I put a temperature logger in it and found that after adding a couple of small bowls of room temperature (72F) spaghetti and sauce it took 5 hours to pull down from 45F to 39F. The cabinet was at 39F before putting the spaghetti in it. So I had their service come by and he had no idea what the pull-down time should be. He said that since it was able to reach a reasonable temp that it worked OK. He also said that modern "energy-star" fridges have tiny compressors and that's likely why it took so long.

So what's a reasonable pull-down time for a modern residential fridge?

frank
14-03-2006, 03:23 PM
With so many variables (specific heat of Spaghetti?, amount of Spaghetti? does it have sauce on? etc) it would be difficult to answer with any accuracy.

A better method would be to do an experiment with known quantities, say 1 or 2 litres of water.

Place the water in the fridge, noting the temperature.

Allow a time lag, say 1 hour intervals and measure the water temperature, making a log (time/temp). After a time you will get the final temperature as the fridge cycles on the stat.

Look on the back of the fridge and find the compressor rating in Watts.

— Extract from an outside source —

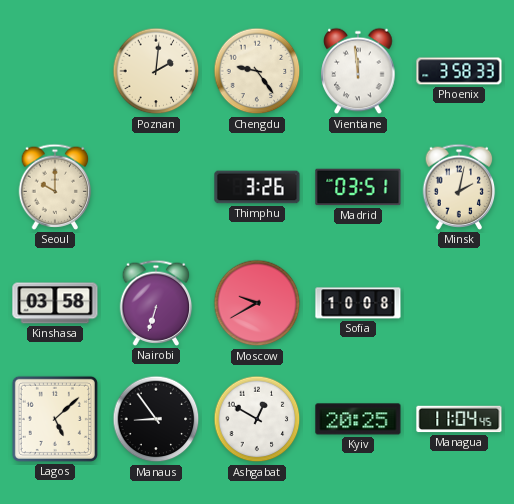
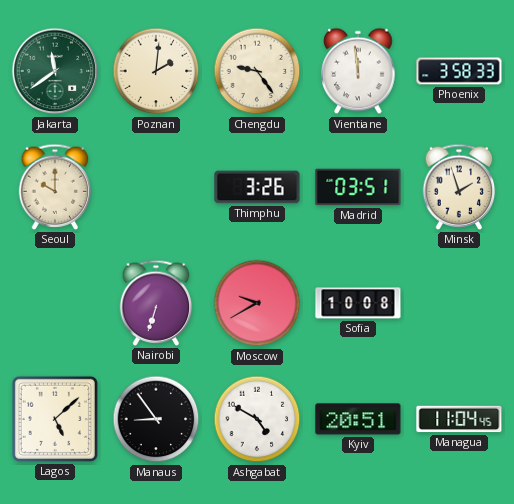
Jakarta: none -> 11:39
Minsk: 2:02 -> 1:57
Kinshasa: 03:58 -> none
Ashgabat: 12:50 -> 4:50
Kyiv: 20:25 -> 20:51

From this information we can do a calculation to determine the refrigerating effect and compare it to the expected perfomance of the compressor.

chillin out
14-03-2006, 09:17 PM
Mate, you should change your name to " toomuchtime"....LOL

Does the freezer section freeze?

Does the fridge section chill?

If yes to both those answers then I wouldn`t worry too much about "pull down times".

Its only a domestic freezer, it is not capable of freezing amounts of mass other than some ice cubes of some fruit from the garden.

Yes I know it will freeze legs of chicken or whatever, but it is not specifically designed to do so. The only reason it does freeze those items is because it runs at -20deg C.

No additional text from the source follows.